If you are in Armenia in February and you see a burning fire in a churchyard or house yard, and you see people gathered around it, do not call fire emergency. It is not an emergency, it is simply Tyarnendaraj in Armenia.
The Meaning of Tyarnendaraj
Tyarnendaraj is one of the religious holidays of the Armenian Apostolic Church celebrated on February 13th. It symbolizes devotion of 40-day old Jesus Christ to the Church. On February 13th, the evening service concludes with a blessing of fields and orchards announcing the end of winter and beginning of spring. With a blessed spark from church lanterns, they burn big fires in churchyards, symbolizing the light of God. And on these big fires originated from the lanterns and blessed with God’s light, the newlywed jump over, believing that they get the blessing too. This is why Tyarnendaraj is called newlyweds’ holiday.

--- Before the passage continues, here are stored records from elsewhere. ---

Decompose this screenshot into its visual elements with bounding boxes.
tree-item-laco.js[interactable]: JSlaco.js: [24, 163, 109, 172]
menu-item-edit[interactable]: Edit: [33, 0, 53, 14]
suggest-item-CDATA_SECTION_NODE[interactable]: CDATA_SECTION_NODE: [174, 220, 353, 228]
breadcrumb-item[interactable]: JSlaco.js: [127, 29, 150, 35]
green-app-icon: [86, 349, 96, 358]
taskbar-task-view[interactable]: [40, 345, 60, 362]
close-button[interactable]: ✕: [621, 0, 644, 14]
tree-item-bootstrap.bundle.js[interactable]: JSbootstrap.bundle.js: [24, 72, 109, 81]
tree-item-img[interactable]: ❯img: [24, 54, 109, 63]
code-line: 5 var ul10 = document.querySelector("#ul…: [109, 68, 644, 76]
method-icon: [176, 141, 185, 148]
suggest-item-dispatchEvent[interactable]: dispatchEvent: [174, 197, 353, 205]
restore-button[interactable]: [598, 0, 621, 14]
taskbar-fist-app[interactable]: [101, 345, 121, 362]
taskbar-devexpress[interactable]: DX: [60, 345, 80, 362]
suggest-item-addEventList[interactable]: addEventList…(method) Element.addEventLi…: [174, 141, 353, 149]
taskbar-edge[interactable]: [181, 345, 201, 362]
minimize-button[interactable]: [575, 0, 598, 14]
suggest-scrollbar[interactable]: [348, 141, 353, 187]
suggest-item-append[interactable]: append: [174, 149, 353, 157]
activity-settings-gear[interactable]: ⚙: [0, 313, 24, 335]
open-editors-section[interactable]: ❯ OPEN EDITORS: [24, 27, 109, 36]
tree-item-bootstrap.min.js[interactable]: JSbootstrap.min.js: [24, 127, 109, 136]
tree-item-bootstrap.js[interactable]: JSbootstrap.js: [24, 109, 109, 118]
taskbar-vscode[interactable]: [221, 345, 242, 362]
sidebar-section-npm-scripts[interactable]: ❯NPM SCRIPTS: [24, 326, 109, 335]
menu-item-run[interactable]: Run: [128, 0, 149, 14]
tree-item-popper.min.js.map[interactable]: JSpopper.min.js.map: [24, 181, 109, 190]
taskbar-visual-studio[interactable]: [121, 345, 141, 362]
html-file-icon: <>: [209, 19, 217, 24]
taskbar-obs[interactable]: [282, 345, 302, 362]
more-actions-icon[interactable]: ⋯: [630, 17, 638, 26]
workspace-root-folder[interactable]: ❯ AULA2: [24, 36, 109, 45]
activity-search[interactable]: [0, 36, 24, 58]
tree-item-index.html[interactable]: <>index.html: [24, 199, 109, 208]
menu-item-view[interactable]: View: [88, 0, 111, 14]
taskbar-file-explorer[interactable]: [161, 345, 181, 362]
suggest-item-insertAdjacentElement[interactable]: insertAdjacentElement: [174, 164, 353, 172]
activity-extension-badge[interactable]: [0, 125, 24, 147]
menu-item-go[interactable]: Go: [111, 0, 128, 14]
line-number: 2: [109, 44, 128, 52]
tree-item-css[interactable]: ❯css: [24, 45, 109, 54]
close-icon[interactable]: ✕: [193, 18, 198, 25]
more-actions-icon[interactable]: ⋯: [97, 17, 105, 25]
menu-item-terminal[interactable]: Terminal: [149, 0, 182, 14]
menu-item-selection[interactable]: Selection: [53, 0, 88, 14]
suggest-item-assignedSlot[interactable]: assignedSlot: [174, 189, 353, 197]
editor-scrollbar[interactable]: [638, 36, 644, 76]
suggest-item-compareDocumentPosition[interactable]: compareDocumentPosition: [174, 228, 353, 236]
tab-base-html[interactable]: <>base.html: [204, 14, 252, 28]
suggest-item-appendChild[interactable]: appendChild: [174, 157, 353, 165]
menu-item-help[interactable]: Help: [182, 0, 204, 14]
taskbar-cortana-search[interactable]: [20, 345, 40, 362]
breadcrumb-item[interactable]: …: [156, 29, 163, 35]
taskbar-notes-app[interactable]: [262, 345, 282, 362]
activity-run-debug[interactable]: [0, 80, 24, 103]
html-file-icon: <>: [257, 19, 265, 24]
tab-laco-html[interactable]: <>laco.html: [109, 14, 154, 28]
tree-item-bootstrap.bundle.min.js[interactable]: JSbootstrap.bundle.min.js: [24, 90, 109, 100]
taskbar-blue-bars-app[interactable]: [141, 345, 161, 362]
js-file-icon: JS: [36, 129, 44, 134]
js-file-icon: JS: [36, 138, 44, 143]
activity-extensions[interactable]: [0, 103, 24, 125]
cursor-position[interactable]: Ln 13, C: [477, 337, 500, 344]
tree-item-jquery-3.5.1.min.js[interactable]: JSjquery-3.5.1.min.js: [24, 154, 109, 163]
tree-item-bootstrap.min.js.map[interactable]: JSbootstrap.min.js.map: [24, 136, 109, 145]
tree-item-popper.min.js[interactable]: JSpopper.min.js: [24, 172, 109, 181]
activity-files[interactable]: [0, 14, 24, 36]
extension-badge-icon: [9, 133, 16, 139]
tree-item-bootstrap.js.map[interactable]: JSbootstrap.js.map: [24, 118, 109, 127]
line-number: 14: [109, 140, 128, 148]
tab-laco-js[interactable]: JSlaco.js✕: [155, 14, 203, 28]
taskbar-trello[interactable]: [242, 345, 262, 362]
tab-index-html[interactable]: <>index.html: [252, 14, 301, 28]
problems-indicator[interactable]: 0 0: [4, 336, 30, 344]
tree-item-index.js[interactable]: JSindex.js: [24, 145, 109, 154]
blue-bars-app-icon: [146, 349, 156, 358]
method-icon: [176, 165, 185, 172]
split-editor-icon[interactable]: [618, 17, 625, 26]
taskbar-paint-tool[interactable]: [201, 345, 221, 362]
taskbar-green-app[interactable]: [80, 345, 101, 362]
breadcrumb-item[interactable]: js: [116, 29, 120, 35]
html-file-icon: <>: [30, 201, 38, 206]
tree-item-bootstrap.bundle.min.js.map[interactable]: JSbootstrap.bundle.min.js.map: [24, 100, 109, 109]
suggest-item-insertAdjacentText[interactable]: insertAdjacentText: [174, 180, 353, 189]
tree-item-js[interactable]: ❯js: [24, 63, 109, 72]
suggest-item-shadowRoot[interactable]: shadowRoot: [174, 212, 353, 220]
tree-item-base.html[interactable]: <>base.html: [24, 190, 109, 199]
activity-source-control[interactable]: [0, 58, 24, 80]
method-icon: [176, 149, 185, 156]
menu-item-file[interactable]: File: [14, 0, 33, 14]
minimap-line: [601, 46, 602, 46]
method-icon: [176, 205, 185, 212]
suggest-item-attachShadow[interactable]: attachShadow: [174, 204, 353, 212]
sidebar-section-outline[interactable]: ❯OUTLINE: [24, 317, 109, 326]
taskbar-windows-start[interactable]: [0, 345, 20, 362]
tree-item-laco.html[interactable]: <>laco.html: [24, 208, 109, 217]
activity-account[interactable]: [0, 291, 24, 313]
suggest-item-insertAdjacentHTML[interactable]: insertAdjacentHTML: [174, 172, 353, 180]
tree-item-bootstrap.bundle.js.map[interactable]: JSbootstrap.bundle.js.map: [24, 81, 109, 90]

Like for all holidays, for this one too, Armenian families start getting prepared in advance. The housewives are particularly busy. Several days before the event they cook “khashil” (a dish prepared from stir-fried flour, butter, and yogurt), “harissa” (grain and chicken dish), “halva”, “aghandz” (pan-fried grain, chickpeas, and other legumes), and various dishes from dried fruits and vegetables. Aside from the kitchen things, housewives also prepare gifts for the newlyweds.
When the holiday table is ready the head of the household lights the fire from the spark brought from church, and all the family members, relatives and neighbors gather around it. Going in rounds, singing folk songs and dancing folk dances the newlywed couple jumps over the fire. By the way, it is particularly common on Tyarnendaraj to perform a dance called “gyovnd”, a dance which is performed with a closed circle of dancers. The name of “gyovnd” comes from the Armenian word “gund” (ball) which symbolizes the community, unified and closed against all evil forces.
When the newlywed or engaged couples jump over the fire, others come close to the fire too. According to the tradition all the present jump over it too, and then get a treat at the house where the ceremony was organized. Tyarnendaraj holiday concludes with a lavish feast around a big table with blessings and good wishes from the family to the newlyweds.